The original pro-choice argument is rooted in the classical liberal affirmation of every man's right to own his own body. Critical of liberalism for its failure to extend this right equally to women, pro-choicers define abortion as the essence of every woman's right to own her own body. In Abortion & The Politics of Motherhood, Kristin Luker's 1984 study of attitudes on both sides of the abortion debate, one activist put it this way: "we can get all the rights in the world...and none of them means a doggone thing if we don't own the flesh we stand in."

The obvious objection to this argument is that a fetus is not just part of a woman's body For a while pro-choicers tried to meet this objection by dehumanizing the fetus. Some still do. For example, Jane Hodgson, the Minnesota physician who is currently challenging that state's parental-notification law before the Supreme Court, told The Washington Post that one way to reassure a patient after a first-trimester abortion is to show her the pan of "uterine contents." Dr. Hodgson also refers to the object of such a procedure as "a few embryonic cells." By using such phrases the seventy-four-year-old Hodgson is echoing the tones of an earlier era. In the face of the passionate rhetoric of the pro-life movement, to say nothing of public opinion, which has never wavered in its support of tighter restrictions on later abortions (a position that does not deny the fetus humanity so much as assign it greater weight as it becomes more likely to develop into a child), pro-choice activists have nothing to gain from using such clinical and dehumanizing language.
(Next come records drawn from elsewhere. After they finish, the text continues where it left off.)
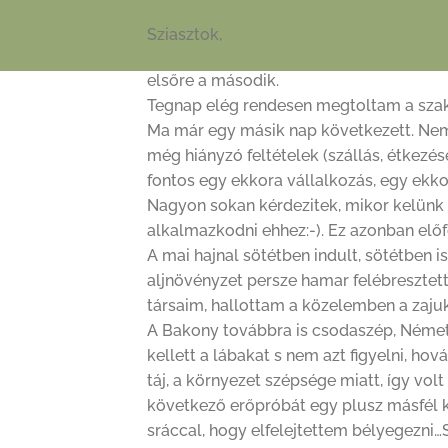
Sziasztok,
elsőre a második.
Tegnap elég rendesen megtoltam a szakas
Ma már egy másik nap következett. Nem
még hiányzó feltételek (szállás, étkezés
fontos egy ekkora vállalkozás, egy ekkor
Nagyon sokan kérdezitek, mikor kelünk n
alkalmazkodni ehhez:-). Ez azonban előfe
A mai hajnal sötétben indult, sötétben i
aljnövényzet persze hamar felébresztett,
társaim, hallottam a közelemben a zaju
A Bakony továbbra is csodaszép, Németbá
kellett a lábakat s nem azt figyelni, h
táj, a környezet szépsége miatt, így vol
következő erőpróbát egy plusz másfél k
sráccal, hogy elfelejtettem bélyegezni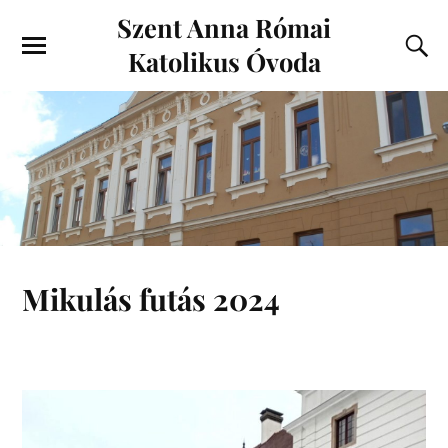
Szent Anna Római
Katolikus Óvoda
Mikulás futás 2024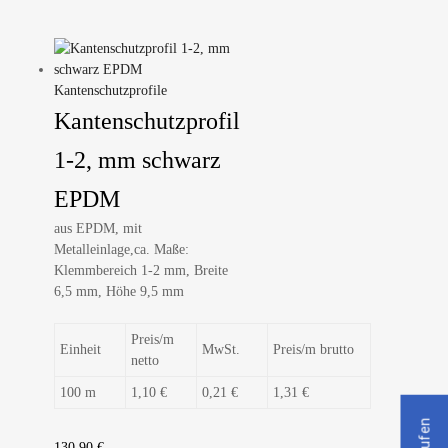
Kantenschutzprofile
Kantenschutzprofil
1-2, mm schwarz
EPDM
aus EPDM, mit
Metalleinlage,ca. Maße:
Klemmbereich 1-2 mm, Breite
6,5 mm, Höhe 9,5 mm
Preis/m
Einheit
MwSt.
Preis/m brutto
netto
100 m
1,10 €
0,21 €
1,31 €
130,90
€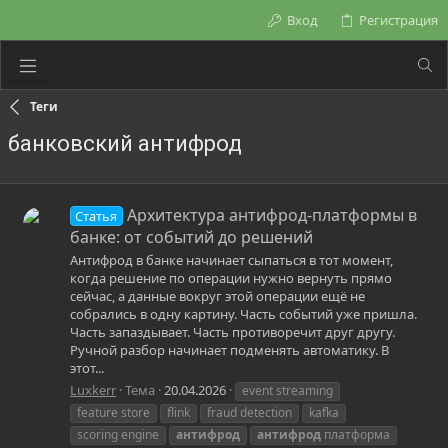
Вход
Регистрация
Теги
банковский антифрод
Архитектура антифрод-платформы в
Статья
банке: от событий до решений
Антифрод в банке начинает сыпаться в тот момент,
когда решение по операции нужно вернуть прямо
сейчас, а данные вокруг этой операции ещё не
собрались в одну картину. Часть событий уже пришла.
Часть запаздывает. Часть противоречит друг другу.
Ручной разбор начинает подменять автоматику. В
этот...
Luxkerr
Тема
20.04.2026
event streaming
feature store
flink
fraud detection
kafka
scoring engine
антифрод
антифрод
платформа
The more up-to-date pro-choice arguments are rooted in superiority-feminism's elevation of the "private" morality of women over the "public" morality of men. In this spirit pro-choicers define abortion as an intensely personal experience that no man can judge. Bella Abzug anticipated this view in 1980 when she attacked Jimmy Carter's "'personal' objections to abortion" as "biologically inappropriate." With this phrase Abzug reveals the bogus logic of declaring the subject of abortion off limits to men. Since when has biology determined the arenas in which human beings can make moral judgments?

In a similar vein pro-choicers define abortion as a family matter that is no business of politicians'. Thus the claim, made before the Supreme Court by the American Civil Liberties Unions that the Minnesota law requiring notification of both parents in cases of teenage abortion "tramples on the integrity of families. " And thus Planned Parenthood's insistence that cuts in federal funding for abortion counseling are "an outrageous assault on the American family."

To clarify the doublethink in such rhetoric, consider the language used by the Appellate Division of the New York State Supreme Court last year in ruling against two pro-life activists who tried to prevent an abortion on a comatose woman named Nancy Klein. The abortion had been sought by Klein's husband, in consultation with her parents and her doctor, in the hope that it would increase her chances of recovery. The court said that "absolute strangers to the Klein family, whatever their motivation, have no place in this family tragedy."

Appropriate though this language may be to the unhappy case of Nancy Klein, it is also misleading, in exactly the same way that the pro-choice activists' pro-family, anti-government rhetoric is misleading. "Absolute strangers" are not the only people who "have no place" in abortion decisions. If Klein had not been in a coma, she would have been legally entitled to decide between destroying and preserving this unborn life without consulting either its father or its grandparents. All the pro-family rhetoric in the world cannot change this blunt fact. After Roe v. Wade abortion is not a family decision. It is the decision of one class of individuals—pregnant women—who have been designated, in Orwell's pithy phrase, "more equal than others."